Le discours syndical s’est laissé dépasser par le patronat. Car le patronat annonçait, tout récemment, la conversion de certains postes de travail (Journal Info-Carrière, vol. 15, no spécial 1er mai, Conseil du Trésor). Pourtant, l’urgence voudrait que la S.F.P.Q. vienne toucher à tous ces nouveaux modèles que veut la mutation. Ainsi, le secrétariat serait le premier visé par l’urgence de l’ébranlement.

D’entrée de jeu, tout d’abord en statuant sur la dualité des postes de secrétariat classifiés 1 et 2. Il s’agit d’une fumisterie car, l’un et l’autre sont d’une même réalité. Je le sais pour avoir exploré les deux coupes en verticale.

Simultanément, le S.F.P.Q. se devrait de faire connaître son nouveau profil pour le secrétariat. Sinon, le syndicat continue de fossiliser le poste de secrétariat, tout en l’abandonnant sournoisement aux aléas des mutations. Bref, il l’accompagne dans un mutisme attentiste, dans ce mutisme des années de spoliation !


Pourquoi changer la fonction publique

On ne peut plus ignorer les nécessités de transformations voulues par le village global. Il en va de même pour une fonction publique visée à travers l’appareil d’état. Ce monde terriblement coûteux a vécu. La nécessité d’en repenser l’efficacité est nécessaire, tout en protégeant la fonction publique de la décimation que voudrait le néolibéralisme. Tout de même, la lucidité oblige à reconnaître que le leadership et les structures de la grande fonction publique ont besoin d’être orientés vers plus d’efficacité. A ce jour, on y a vécu entre penseurs et exécutants, et il s’y trouve trop «d’allumeurs de réverbères». Il faudra responsabiliser les individus. L’important est que le syndicalisme ouvre aux conséquences du réveil à la responsabilisation. Justement, sur ce versant pourraient se retrouver autant d’atouts que d’exploitation.


Le nouveau paradigme

Ce nouveau paradigme...il est bien au-delà d’un poste de travail. Il est dans la fraternité ouvrière et dans la solidarité que donne une base émancipée et politisée. Néanmoins, si tout passe par nos angoisses individualistes, un jour ou l’autre, on se doit de dépasser le quotidien pour ouvrir sur le collectif et l’avenir des générations. Le communautarisme n’est pas le communisme, mais une interpénétration des solidarités autour de la fraternité ouvrière à reconstruire.

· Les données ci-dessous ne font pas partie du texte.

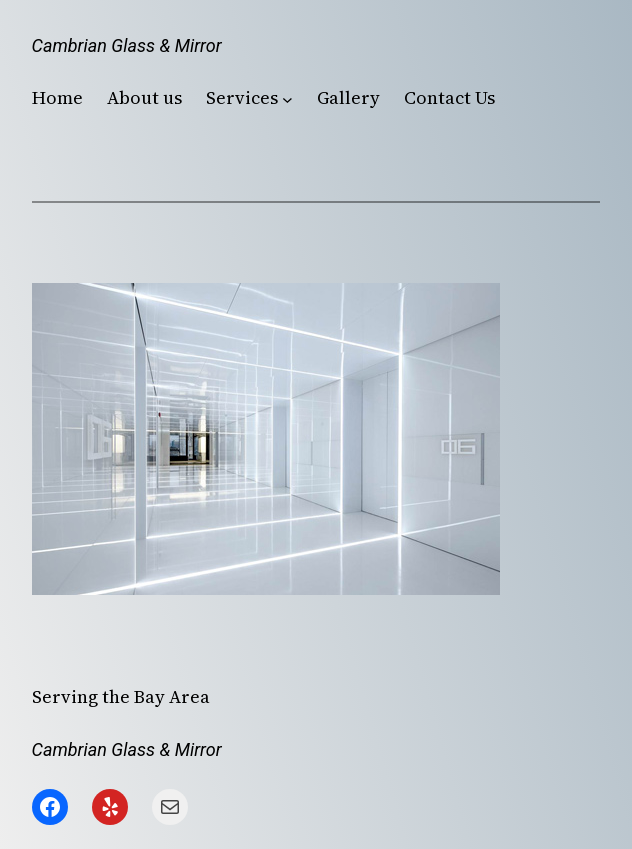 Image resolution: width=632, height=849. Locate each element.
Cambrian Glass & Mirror (127, 45)
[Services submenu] (287, 98)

Le discours syndical, et que l’on dit malade, a besoin de briser l’écart avec sa base. Certains milieux américains ont renoué avec la politisation par Teach-in (Intellectuels et syndicalistes américains se redécouvrent, pages 20-21, Décembre 1997). Cette voie pourrait être celle à emprunter pour le syndicalisme québécois.

Parmi les thèmes susceptibles de politisation sur deux versants, à savoir les intérêts personnel et collectif, je pense à la «Déportation de l’épargne québécoise» et les «Coopératives d’habitation».

Le premier sujet a fait l’objet de publications très étoffées. Quant aux coopératives, je fais références aux projets de rénovation de logements de la Ville de Montréal («Logements à rénover», Le Devoir, 23 juin 1997) qui, sous Héritage Montréal et F.I.M. (Robert Cohen, directeur général) pourraient davantage intégrer la collaboration syndicale pour l’évolution de la vie communautaire dans la cité. En juillet 1997, j’ai vainement tenté d’avoir de l’information sur le dossier. Pour constater, après maintes tentatives auprès du F.I.M., qu’il y avait un désir manifeste d’évolution en catimini.

Au sein du village global, on ne peut oublier l’essence même d’une vie communautaire.


Publié dans L’Action nationale, no 6, juin 1998.